DHCP Snooping

C

DHCP snooping is a security feature that can be implemented on switches to prevent unauthorized DHCP servers from providing IP addresses to clients on the network. It also helps to prevent rogue DHCP servers, which can be a security threat to the network. DHCP snooping works by intercepting DHCP packets and verifying their contents against a DHCP snooping database.

The correct statement about DHCP snooping is C. It blocks traffic from DHCP servers on untrusted interfaces.

Explanation of each option: A. DHCP snooping can only be configured on switches, not routers. It is a layer 2 security feature that operates at the access layer of the network. B. DHCP snooping uses DHCPDiscover packets to identify DHCP servers. However, it does not use these packets to identify servers. Instead, it uses a DHCP snooping database that contains information about authorized DHCP servers on the network. C. DHCP snooping blocks traffic from DHCP servers on untrusted interfaces. An interface is considered untrusted if it is not configured as a trusted interface. When a DHCP server is connected to an untrusted interface, DHCP snooping blocks DHCP packets from that server to prevent it from providing IP addresses to clients on the network.
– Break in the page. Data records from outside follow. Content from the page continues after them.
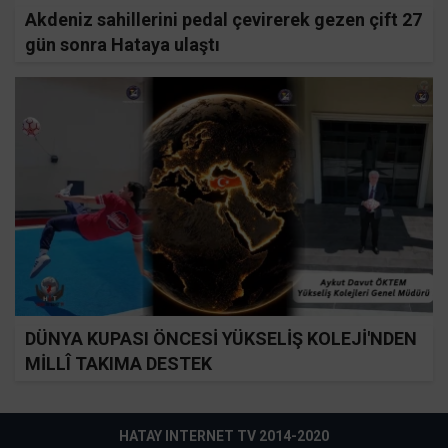
Akdeniz sahillerini pedal çevirerek gezen çift 27
gün sonra Hataya ulaştı
DÜNYA KUPASI ÖNCESİ YÜKSELİŞ KOLEJİ'NDEN
MİLLÎ TAKIMA DESTEK
HATAY INTERNET TV 2014-2020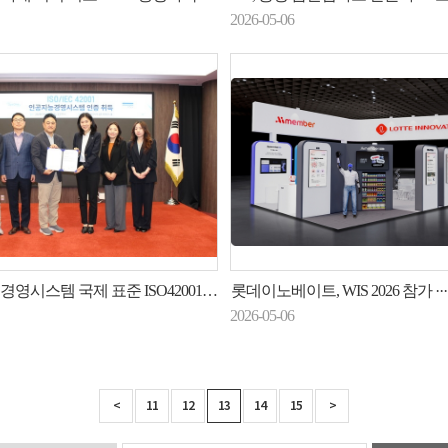
2026-05-06
경영시스템 국제 표준 ISO42001 인증 취득
롯데이노베이트, WIS 2026 참가 ··· AI 5대 브랜
2026-05-06
<
11
12
13
14
15
>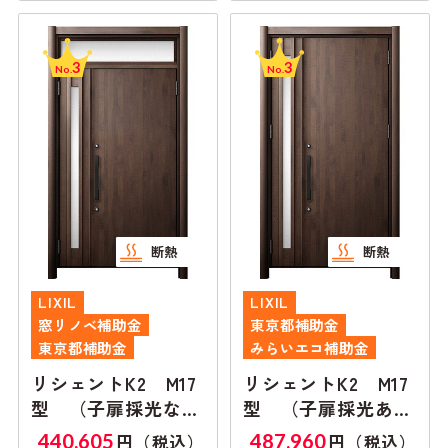
3
3
No.
No.
断熱
断熱
LIXIL
LIXIL
窓リノベ補助金
東京都補助金
東京都補助金
みらいエコ補助金
リシェントK2 M17
リシェントK2 M17
型 （子扉採光な
型 （子扉採光あ
し）親子ランマ付き
り）親子ランマ無し
440,605
487,960
円（税込）
円（税込）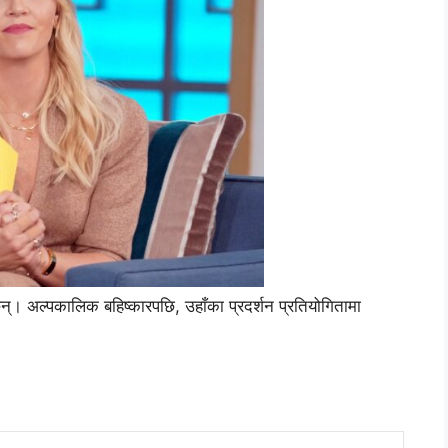
न्छन्। अल्पकालिक बहिष्कारपछि, उहाँका प्रदर्शन प्रतियोगितामा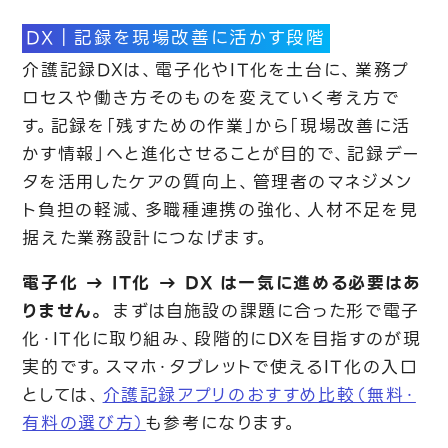
DX｜記録を現場改善に活かす段階
介護記録DXは、電子化やIT化を土台に、業務プ
ロセスや働き方そのものを変えていく考え方で
す。記録を「残すための作業」から「現場改善に活
かす情報」へと進化させることが目的で、記録デー
タを活用したケアの質向上、管理者のマネジメン
ト負担の軽減、多職種連携の強化、人材不足を見
据えた業務設計につなげます。
電子化 → IT化 → DX は一気に進める必要はあ
りません。
まずは自施設の課題に合った形で電子
化・IT化に取り組み、段階的にDXを目指すのが現
実的です。スマホ・タブレットで使えるIT化の入口
としては、
介護記録アプリのおすすめ比較（無料・
有料の選び方）
も参考になります。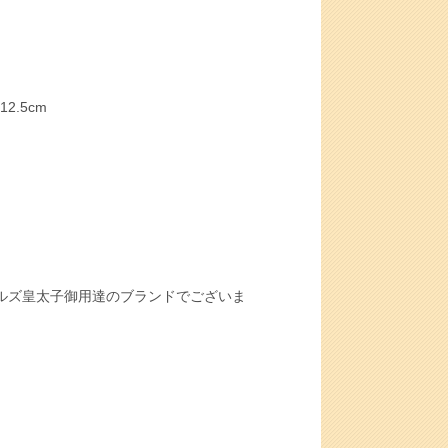
2.5cm
ルズ皇太子御用達のブランドでございま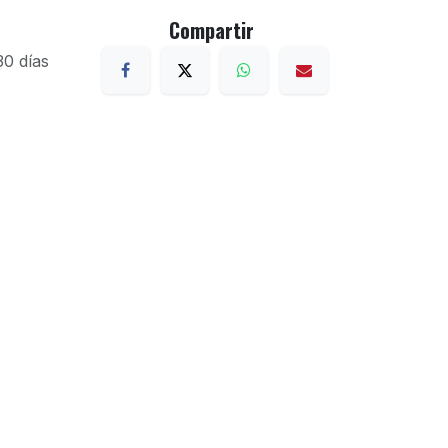
Compartir
30 días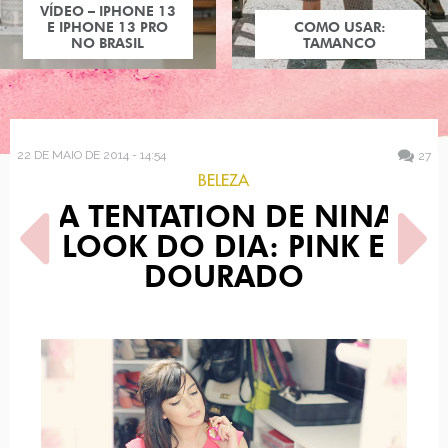
COMO USAR:
TAMANCO
22 DE MAIO DE 2014 - 14:54
27
BELEZA
LA TENTATION DE NINA,
LOOK DO DIA: PINK E
DOURADO
POST ANTERIOR
PRÓXIMO POST
JAPÃO - 10 COISAS PRA
LOOK DO DIA: COLAR
COMPRAR NA FARMÁCIA
STATEMENT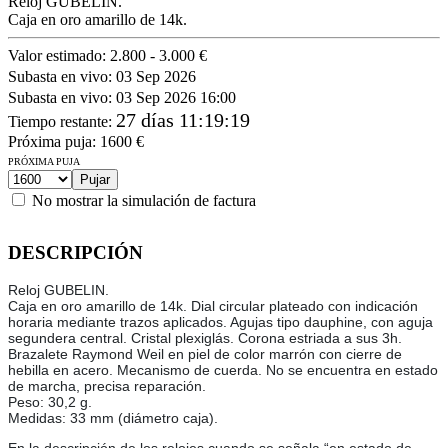
Reloj GUBELIN.
Caja en oro amarillo de 14k.
Valor estimado:
2.800 - 3.000 €
Subasta en vivo:
03 Sep 2026
Subasta en vivo:
03 Sep 2026 16:00
27 días 11:19:19
Tiempo restante
:
Próxima puja:
1600
€
PRÓXIMA PUJA
No mostrar la simulación de factura
DESCRIPCIÓN
Reloj GUBELIN.
Caja en oro amarillo de 14k. Dial circular plateado con indicación
horaria mediante trazos aplicados. Agujas tipo dauphine, con aguja
segundera central. Cristal plexiglás. Corona estriada a sus 3h.
Brazalete Raymond Weil en piel de color marrón con cierre de
hebilla en acero. Mecanismo de cuerda. No se encuentra en estado
de marcha, precisa reparación.
Peso: 30,2 g.
Medidas: 33 mm (diámetro caja).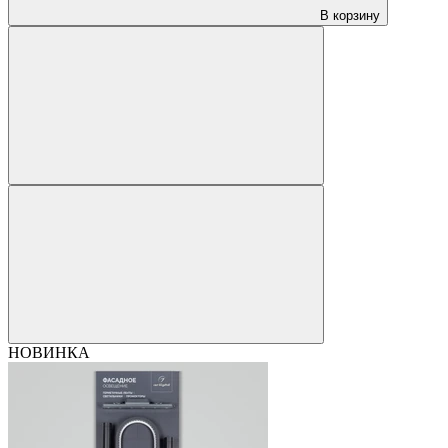
В корзину
НОВИНКА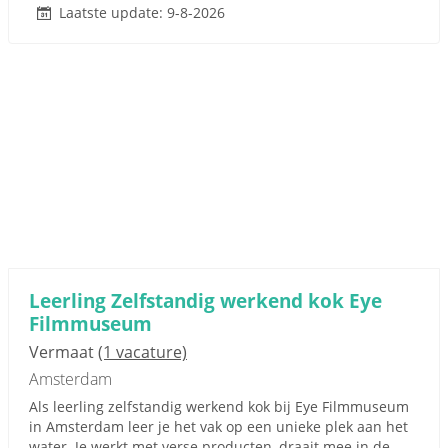
Laatste update: 9-8-2026
Leerling Zelfstandig werkend kok Eye
Filmmuseum
Vermaat
(1 vacature)
Amsterdam
Als leerling zelfstandig werkend kok bij Eye Filmmuseum
in Amsterdam leer je het vak op een unieke plek aan het
water. Je werkt met verse producten, draait mee in de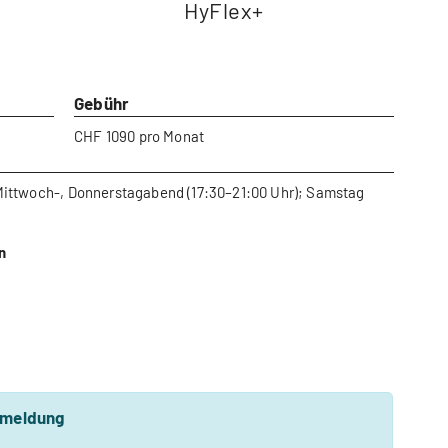
HyFlex+
Gebühr
CHF 1090 pro Monat
 Mittwoch-, Donnerstagabend (17:30–21:00 Uhr); Samstag
n
nmeldung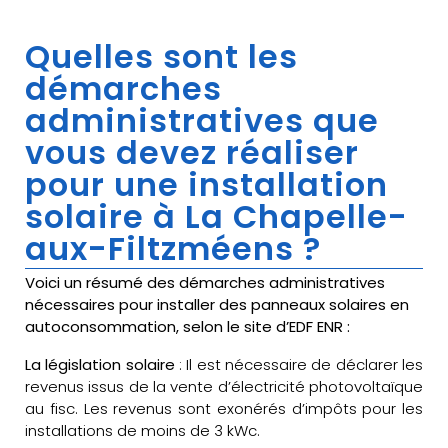
Quelles sont les
démarches
administratives que
vous devez réaliser
pour une installation
solaire à La Chapelle-
aux-Filtzméens ?
Voici un résumé des démarches administratives
nécessaires pour installer des panneaux solaires en
autoconsommation, selon le site d’EDF ENR :
La législation solaire
: Il est nécessaire de déclarer les
revenus issus de la vente d’électricité photovoltaïque
au fisc. Les revenus sont exonérés d’impôts pour les
installations de moins de 3 kWc.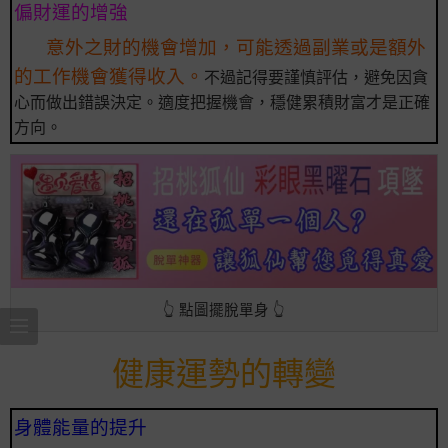
偏財運的增強
意外之財的機會增加，可能透過副業或是額外
的工作機會獲得收入。
不過記得要謹慎評估，避免因貪
心而做出錯誤決定。適度把握機會，穩健累積財富才是正確
方向。
👆 點圖擺脫單身 👆
健康運勢的轉變
身體能量的提升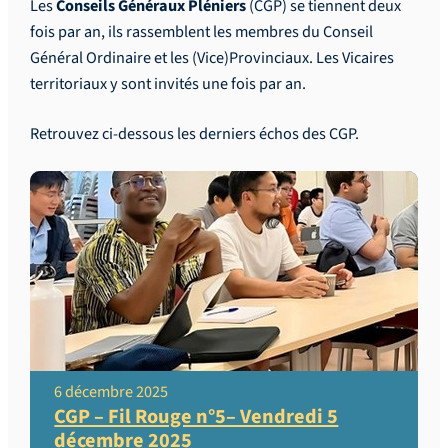
Les
Conseils Généraux Pléniers
(CGP) se tiennent deux
fois par an, ils rassemblent les membres du Conseil
Général Ordinaire et les (Vice)Provinciaux. Les Vicaires
territoriaux y sont invités une fois par an.
Retrouvez ci-dessous les derniers échos des CGP.
6 décembre 2025
CGP – Fil Rouge n°5– Vendredi 5
décembre 2025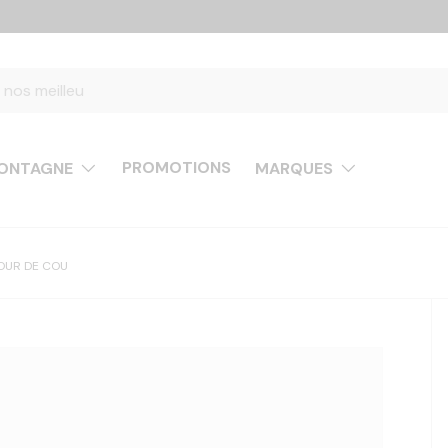
PROMOTIONS
ONTAGNE
MARQUES
OUR DE COU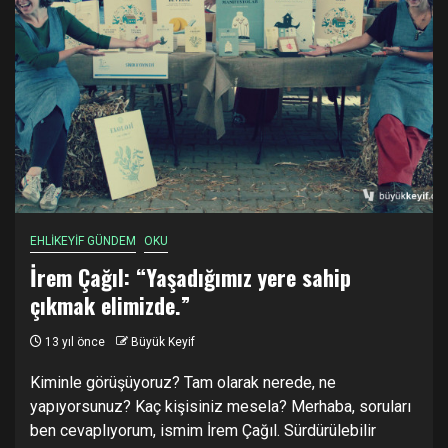
EHLİKEYİF GÜNDEM
OKU
İrem Çağıl: “Yaşadığımız yere sahip
çıkmak elimizde.”
13 yıl önce
Büyük Keyif
Kiminle görüşüyoruz? Tam olarak nerede, ne
yapıyorsunuz? Kaç kişisiniz mesela? Merhaba, soruları
ben cevaplıyorum, ismim İrem Çağıl. Sürdürülebilir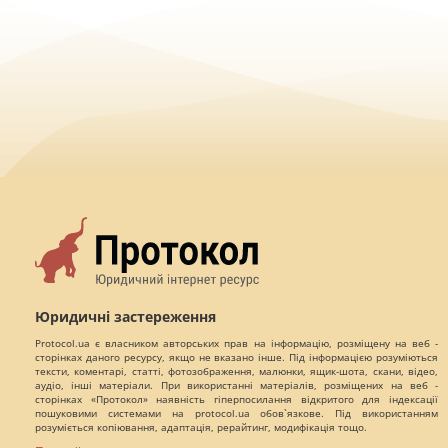
Юридичні застереження
Protocol.ua є власником авторських прав на інформацію, розміщену на веб -
сторінках даного ресурсу, якщо не вказано інше. Під інформацією розуміються
тексти, коментарі, статті, фотозображення, малюнки, ящик-шота, скани, відео,
аудіо, інші матеріали. При використанні матеріалів, розміщених на веб -
сторінках «Протокол» наявність гіперпосилання відкритого для індексації
пошуковими системами на protocol.ua обов`язкове. Під використанням
розуміється копіювання, адаптація, рерайтинг, модифікація тощо.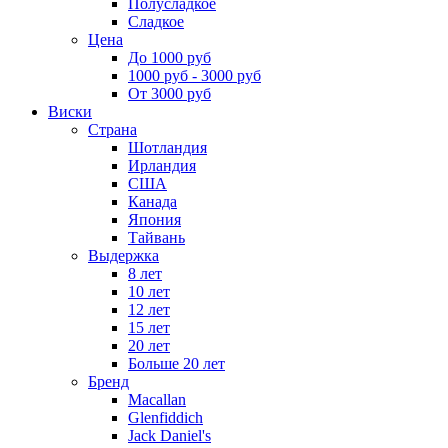
Полусладкое
Сладкое
Цена
До 1000 руб
1000 руб - 3000 руб
От 3000 руб
Виски
Страна
Шотландия
Ирландия
США
Канада
Япония
Тайвань
Выдержка
8 лет
10 лет
12 лет
15 лет
20 лет
Больше 20 лет
Бренд
Macallan
Glenfiddich
Jack Daniel's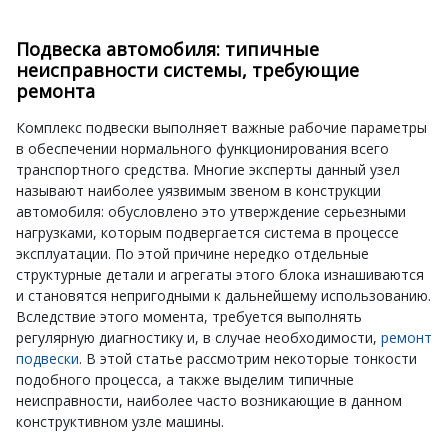
Подвеска автомобиля: типичные
неисправности системы, требующие
ремонта
Комплекс подвески выполняет важные рабочие параметры
в обеспечении нормального функционирования всего
транспортного средства. Многие эксперты данный узел
называют наиболее уязвимым звеном в конструкции
автомобиля: обусловлено это утверждение серьезными
нагрузками, которым подвергается система в процессе
эксплуатации. По этой причине нередко отдельные
структурные детали и агрегаты этого блока изнашиваются
и становятся непригодными к дальнейшему использованию.
Вследствие этого момента, требуется выполнять
регулярную диагностику и, в случае необходимости,
ремонт
подвески
. В этой статье рассмотрим некоторые тонкости
подобного процесса, а также выделим типичные
неисправности, наиболее часто возникающие в данном
конструктивном узле машины.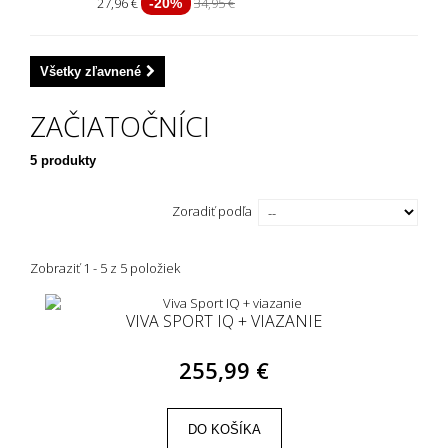
163 cm
(1)
27,96 €
34,95 €
-20%
145 cm
(2)
Všetky zľavnené
149 cm
(1)
ZAČIATOČNÍCI
156 cm
(1)
5 produkty
170 cm
(1)
Zoradiť podľa
140 cm
(1)
Zobraziť 1 - 5 z 5 položiek
VIVA SPORT IQ + VIAZANIE
255,99 €
DO KOŠÍKA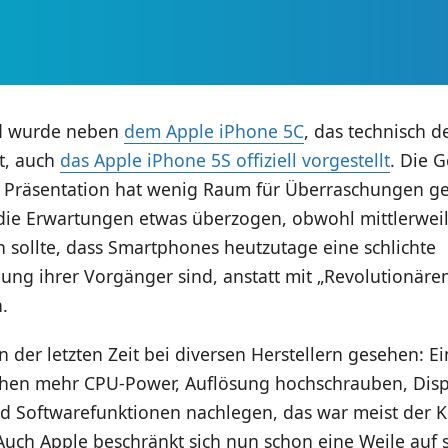
d wurde neben
dem Apple iPhone 5C
, das technisch 
st, auch
das Apple iPhone 5S offiziell vorgestellt
. Die 
r Präsentation hat wenig Raum für Überraschungen ge
ie Erwartungen etwas überzogen, obwohl mittlerweil
n sollte, dass Smartphones heutzutage eine schlichte
ung ihrer Vorgänger sind, anstatt mit „Revolutionäre
.
n der letzten Zeit bei diversen Herstellern gesehen: 
chen mehr CPU-Power, Auflösung hochschrauben, Disp
d Softwarefunktionen nachlegen, das war meist der K
uch Apple beschränkt sich nun schon eine Weile auf s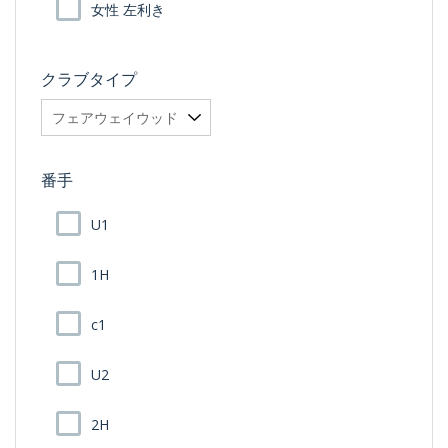
女性 左利き
クラブタイプ
番手
U1
1H
c1
U2
2H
D. DHCP snooping only allows packets from trusted ports if their source MAC address is found in the binding table. If a packet is received on an untrusted interface, DHCP snooping will drop the packet by default, regardless of the source MAC address. Only packets from trusted ports that match the MAC address in the binding table are allowed through.

In conclusion, DHCP snooping is a useful security feature that can be used to protect against rogue DHCP servers. It can be configured on switches, and it blocks traffic from DHCP servers on untrusted interfaces.